記事詳細

「コロナは米国と韓国が広めた」北朝鮮がフェイクニュース (1/3ページ)

 北朝鮮当局は未だに「わが国では新型コロナウイルスの感染者は発生していない」との立場を崩していないが、国内からは断片的ながらも感染情報や、厳しい感染防止策の影響により人々の暮らしが苦境に追い込まれていることが伝えられている。

 感染防止のための知識は、テレビ、新聞などの国営メディアはもちろん、職場や人民班(町内会)の会議の場で行われる小規模な講演会でも伝えられるが、その中には眉唾ものの話も混じっている。

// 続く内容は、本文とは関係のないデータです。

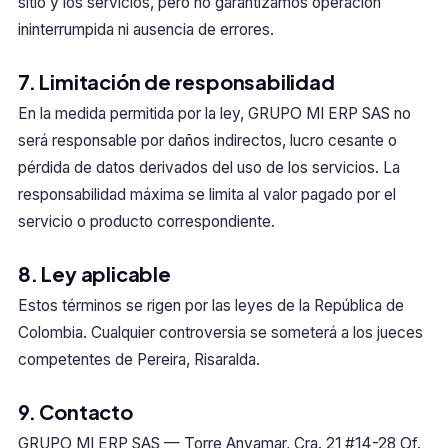
sitio y los servicios, pero no garantizamos operación
ininterrumpida ni ausencia de errores.
7. Limitación de responsabilidad
En la medida permitida por la ley, GRUPO MI ERP SAS no
será responsable por daños indirectos, lucro cesante o
pérdida de datos derivados del uso de los servicios. La
responsabilidad máxima se limita al valor pagado por el
servicio o producto correspondiente.
8. Ley aplicable
Estos términos se rigen por las leyes de la República de
Colombia. Cualquier controversia se someterá a los jueces
competentes de Pereira, Risaralda.
9. Contacto
GRUPO MI ERP SAS — Torre Anvamar, Cra. 21 #14-28 Of.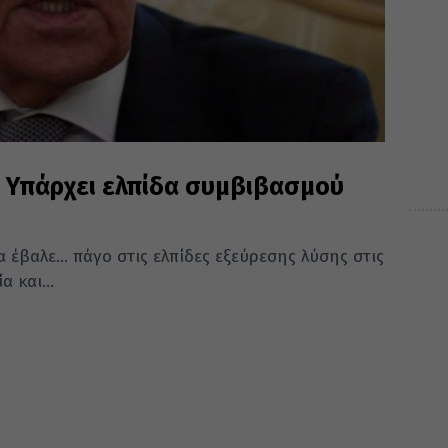
 Υπάρχει ελπίδα συμβιβασμού
να έβαλε… πάγο στις ελπίδες εξεύρεσης λύσης στις
 και...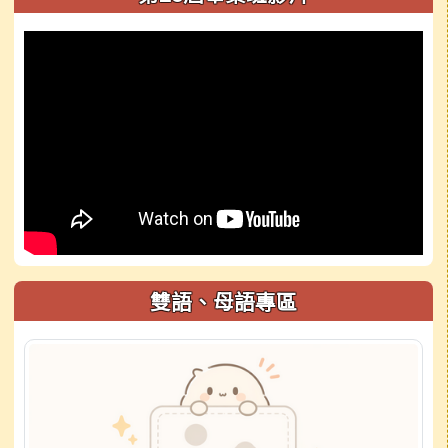
雙語、母語專區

 例えば、江原道(カンウォンド)のデイリーNK内部情報筋は、道の衛生防疫機関から派遣された担当者が「味噌やキムチを食べる民族は伝染病を免れる」という、科学的根拠のない話をしたことを伝えている。当局は一方で、政治的意図を持ってわざと嘘の情報を流すこともある。

 (参考記事:「味噌やキムチを食べる民族は伝染病を免れる」北朝鮮でトンデモ解説

 平安南道(ピョンアンナムド)のデイリーNK内部情報筋は、最近行われた人民班の会議で、感染症予防についての教育が行われたが、講演の中身は「米国と南朝鮮(韓国)がウイルスを意図的に広げているから注意せよ」というものだったと伝えた。

 講師が説明したその手口というのは「品物や紙幣にウイルスをなすりつけて送り込む」というものだ。常に警戒を怠らず、不審な物があれば絶対に触らずに通報せよと付け加えた。